For some reason Britain's migrant population is disproportionately reliant on government services. This is a common talking point in American politics, but doesn't seem a common one in English politics, but in England the data is pretty incontrivertible, whereas in America it's a bit harder to ascertain.

This is because America's alleged welfare queens are undocumented, whereas Britain's are there legally and the government actually has very good data on which groups are a net boon and which are a net draw on the economy.

I'm not a Brit and I could care less at the end of the day, but it does seem kind of bonkers to me to be importing people while your own country suffers.

deanc 14 days ago | parent [-]

It is absolutely untrue that this isn’t a talking point. It’s all the far right and tabloid newspapers talk about.

anon291 14 days ago | parent | next [-]

Fair enough. I don't see it on BBC or any of the british sources I read, and you'd think it'd be a pretty neutral topic, since the data is published by the central govt.

nvarsj 14 days ago | parent | next [-]

It’s probably the main reason Tories got obliterated the last election. After it came out we had 1m net immigration (up from prior 500k which had already 2x’d the normal 250k net).

deanc 14 days ago | parent | prev [-]

Well the BBC mostly are reporting and have to be very careful what they say due to neutrality laws governing them. However, tune in to Question Time and you will hear these voices.
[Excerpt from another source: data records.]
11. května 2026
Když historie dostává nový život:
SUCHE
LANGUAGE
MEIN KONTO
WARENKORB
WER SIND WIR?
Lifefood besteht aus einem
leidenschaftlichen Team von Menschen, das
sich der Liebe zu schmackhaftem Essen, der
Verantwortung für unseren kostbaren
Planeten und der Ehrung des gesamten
xhkkffbf 14 days ago | parent | prev [-]

This is part of the problem. The venues that mention this are labeled "far right". The other ones try to ignore the issue because they want to pretend it isn't happening. But it shouldn't be a "far right" discussion. Everyone should be in on it because the consequences are so significant.
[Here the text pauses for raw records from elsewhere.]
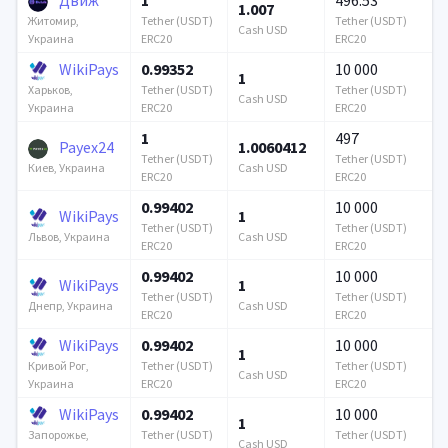
1.007
Tether (USDT)
Tether (USDT)
Житомир,
Cash USD
ERC20
ERC20
Украина
WikiPays
0.99352
10 000
1
Tether (USDT)
Tether (USDT)
Харьков,
Cash USD
ERC20
ERC20
Украина
1
497
Payex24
1.0060412
Tether (USDT)
Tether (USDT)
Cash USD
Киев, Украина
ERC20
ERC20
0.99402
10 000
WikiPays
1
Tether (USDT)
Tether (USDT)
Cash USD
Львов, Украина
ERC20
ERC20
0.99402
10 000
WikiPays
1
Tether (USDT)
Tether (USDT)
Cash USD
Днепр, Украина
ERC20
ERC20
WikiPays
0.99402
10 000
1
Tether (USDT)
Tether (USDT)
Кривой Рог,
Cash USD
ERC20
ERC20
Украина
WikiPays
0.99402
10 000
1
Tether (USDT)
Tether (USDT)
Запорожье,
Cash USD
deanc 14 days ago | parent [-]

Venues claiming immigrants in the UK disproportionately consume resources often exhibit far-right traits. They rely on nationalist framing, selectively citing NHS or welfare burdens while omitting immigrant tax contributions and economic value (e.g., ONS data shows net fiscal positivity). The pattern: exaggeration, scapegoating, and "us vs. them" rhetoric—mirrors far-right strategies, prioritizing ideology over evidence. It’s less about resource analysis, more about exclusionary politics.